START Records

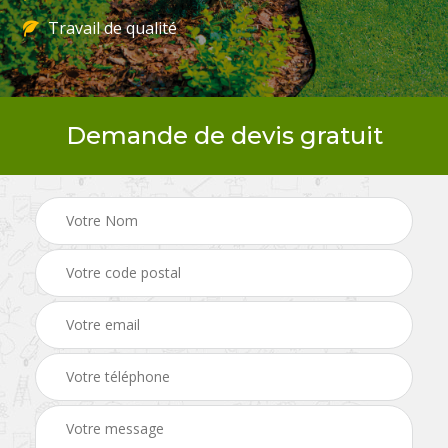
Travail de qualité
Demande de devis gratuit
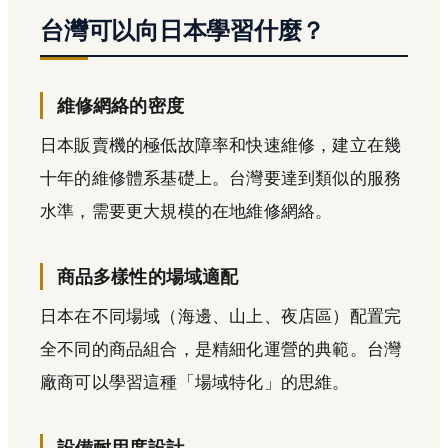
台灣可以向日本學習什麼？
維修網絡的密度
日本販賣機的極低故障率和快速維修，建立在幾
十年的維修體系基礎上。台灣要達到類似的服務
水準，需要更大規模的在地維修網絡。
商品多樣性的場域適配
日本在不同場域（海邊、山上、夜店區）配置完
全不同的商品組合，是精細化運營的典範。台灣
廠商可以學習這種「場域特化」的思維。
設備耐用度設計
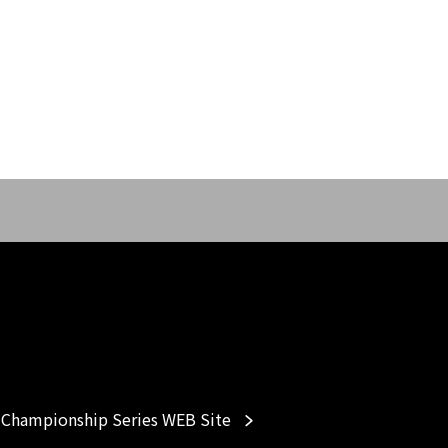
Championship Series WEB Site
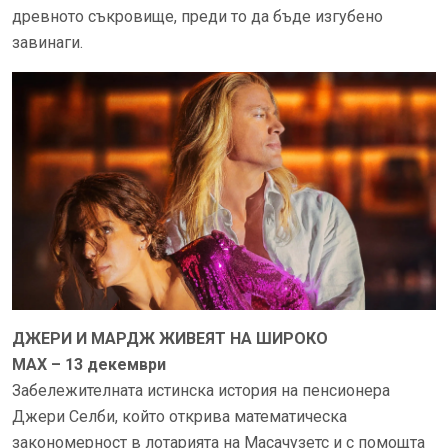
древното съкровище, преди то да бъде изгубено
завинаги.
ДЖЕРИ И МАРДЖ ЖИВЕЯТ НА ШИРОКО
MAX – 13 декември
Забележителната истинска история на пенсионера
Джери Селби, който открива математическа
закономерност в лотарията на Масачузетс и с помощта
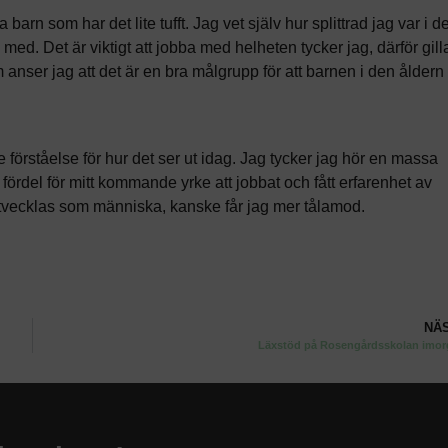
barn som har det lite tufft. Jag vet själv hur splittrad jag var i d
med. Det är viktigt att jobba med helheten tycker jag, därför gill
 anser jag att det är en bra målgrupp för att barnen i den åldern
e förståelse för hur det ser ut idag. Jag tycker jag hör en massa
 fördel för mitt kommande yrke att jobbat och fått erfarenhet av
g utvecklas som människa, kanske får jag mer tålamod.
NÄ
Läxstöd på Rosengårdsskolan imo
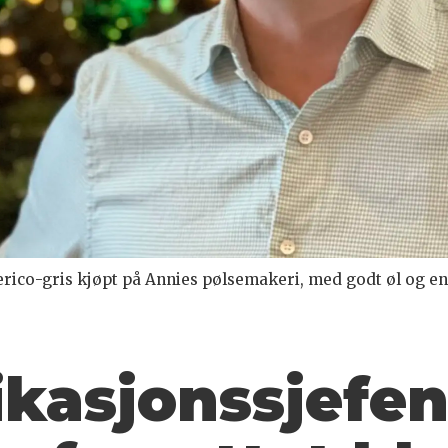
erico-gris kjøpt på Annies pølsemakeri, med godt øl og en 
asjonssjefen 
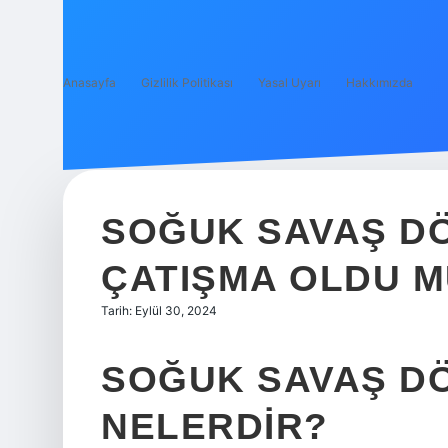
Anasayfa
Gizlilik Politikası
Yasal Uyarı
Hakkımızda
SOĞUK SAVAŞ D
ÇATIŞMA OLDU 
Tarih: Eylül 30, 2024
SOĞUK SAVAŞ DÖ
NELERDIR?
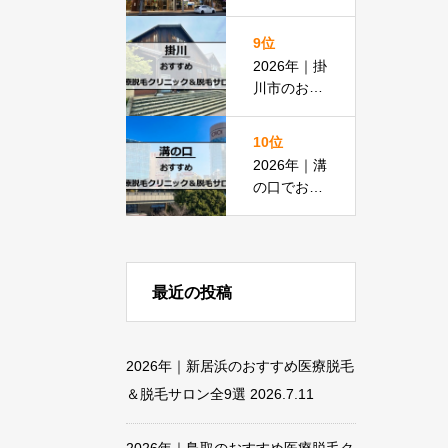
脱毛におす
すめの医療
9位
脱毛＆脱毛
2026年｜掛
サロン全15
川市のおす
選
すめ医療脱
毛クリニッ
10位
ク＆脱毛サ
2026年｜溝
ロン全11選
の口でおす
すめの医療
脱毛＆脱毛
サロン全13
選
最近の投稿
2026年｜新居浜のおすすめ医療脱毛
＆脱毛サロン全9選
2026.7.11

END Records

What you have to do: Return every line from the material that contains the word "tycker".

Answer below:
med. Det är viktigt att jobba med helheten tycker jag, därför gill
e förståelse för hur det ser ut idag. Jag tycker jag hör en massa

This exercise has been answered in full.